Course Details

  • Date: June 7th, 2022 - July 7th, 2022
  • Time: 1:00 pm - 2:00 pm
  • Location: Online Webinar
  • Presenter(s): Alex Emmons (BTEP)

Welcome to the Data Wrangling with R course series! The purpose of this course is to introduce you to essential R packages and functions that will make your life easier when it comes time to explore, clean, transform, and summarize your data.  Around 50-80 % of a data scientists time is often said to be devoted to data wrangling, or the act of getting data into a specific format. We can reduce some of this time simply by becoming more familiar with the packages and tools dedicated to tidying, transforming, and summarizing data. In R, one such collection of packages is known as the tidyverse, which will be the focus of this course.

This series will include 8 lessons over 5 weeks. Each lesson will be held virtually using the Webex platform on Tuesdays / Thursdays at 1 pm. Lessons will immediately be followed by a one-hour help session. Help sessions will be structured around a set of practice problems for you to test your new skills. Though, we welcome all questions!

Registering here will register you for all 8 lessons. You do not need to register for each individual lesson. If you decide to register for this series after the start of the course, please send us an email at ncibtep@nih.gov, and we will register you.

No experience with R is necessary to attend this course. The first few lessons will be focused on getting acquainted with R and RStudio. Moreover, you will not need to install R on your computer for this class. Instead, we will be using R through DNAnexus, a cloud platform for bioinformatics analysis. Upon registering for the class, register for a free DNAnexus account at https://www.dnanexus.com. You will need to send your username to ncibtep@nih.gov to finish setting up your DNAnexus account for course access. Even if you already have a DNAnexus account, please send your username to ncibtep@nih.gov.

In this series, you will learn how to navigate RStudio, assign objects and use functions, and clean, transform, and summarize data. The last course in this series will be devoted to you and your data. If you do not have your own data, we will provide a data set and practice questions for you to test your wrangling skills.

Lesson 1, June, 7th, 2022, Introduction to R, RStudio, and the Tidyverse 

This will be a no coding introduction to R, RStudio, and the Tidyverse. In this lesson, we will review some of the advantages of using R for data analysis and will get you acquainted with the RStudio environment.
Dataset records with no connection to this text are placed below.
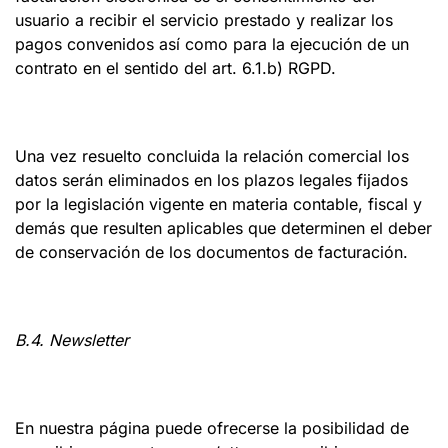
usuario a recibir el servicio prestado y realizar los
pagos convenidos así como para la ejecución de un
contrato en el sentido del art. 6.1.b) RGPD.
Una vez resuelto concluida la relación comercial los
datos serán eliminados en los plazos legales fijados
por la legislación vigente en materia contable, fiscal y
demás que resulten aplicables que determinen el deber
de conservación de los documentos de facturación.
B.4. Newsletter
En nuestra página puede ofrecerse la posibilidad de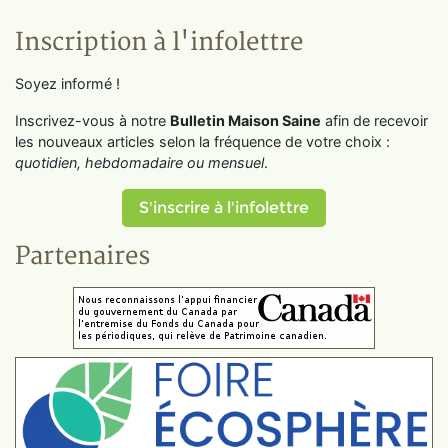
Inscription à l'infolettre
Soyez informé !
Inscrivez-vous à notre
Bulletin Maison Saine
afin de recevoir
les nouveaux articles selon la fréquence de votre choix :
quotidien, hebdomadaire ou mensuel
.
S'inscrire à l'infolettre
Partenaires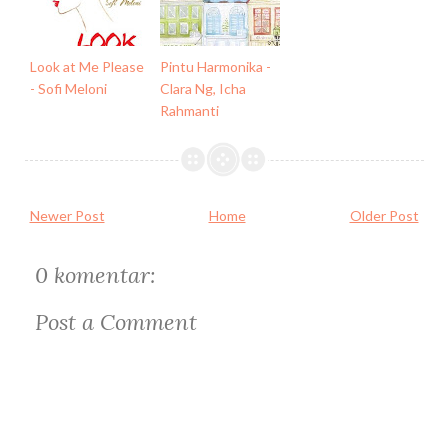
Look at Me Please
Pintu Harmonika -
- Sofi Meloni
Clara Ng, Icha
Rahmanti
Newer Post
Home
Older Post
0 komentar:
Post a Comment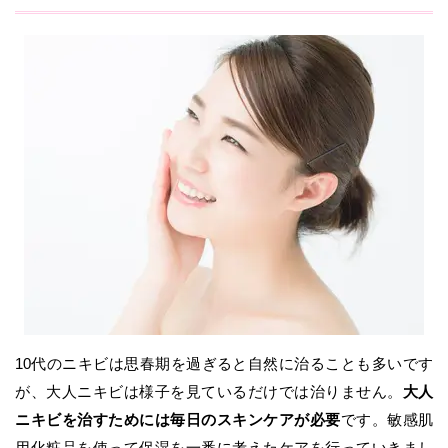
10代のニキビは思春期を過ぎると自然に治ることも多いです
が、大人ニキビは様子を見ているだけでは治りません。
大人
ニキビを治すためには毎日のスキンケアが必要
です。敏感肌
用化粧品を使って保湿を一番に考えたケアを行っていきまし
The help session will be devoted to getting everyone connected to the course on DNAnexus.

Lesson 2, June 9th, 2022, Getting started with R. 

Lesson 2 will focus on some of the basics of R programming including naming and assigning R objects, recognizing and using R functions, understanding data types and classes, becoming familiar with the R programming syntax.

Lesson 3, June 14, 2022, Importing and reshaping data

In lesson 3, we will learn how to import simple and complex data and how to avoid common mistakes. We will also learn how to reshape data, for example, from wide to long format, with tidyr.

Lesson 4, June 16, 2022, Data Visualization with ggplot2

Lesson 4 will be a brief reprieve from data wrangling. In this lesson, we will learn the basics of plotting with ggplot2.

Lesson 5, June 21st, 2022, Introducing dplyr and the pipe

In Lesson 5, we will learn how to improve code interpretability with the pipe (%>%) from the magrittr package. We will also learn how to merge and filter data frames.

Lesson 6, June 23rd, 2022, Continue data wrangling with dplyr. 

In Lesson 6, we will continue to wrangle data using dplyr. This lesson will focus on functions such as group_by(), arrange(), summarize(), and mutate().

Lesson 7, July 5th, 2022, Lesson Review

In Lesson 7 we will review many of the important concepts we learned throughout the course.

Lesson 8, July 7th, 2022, Working with your own data.

Lesson 8 will be a BYOD (bring your own data) class. You will have two hours to work on your own data and get help accordingly. If you do not have your own data, we will provide a data set and practice questions for you to test your wrangling skills.

Course materials will be updated before each lesson here.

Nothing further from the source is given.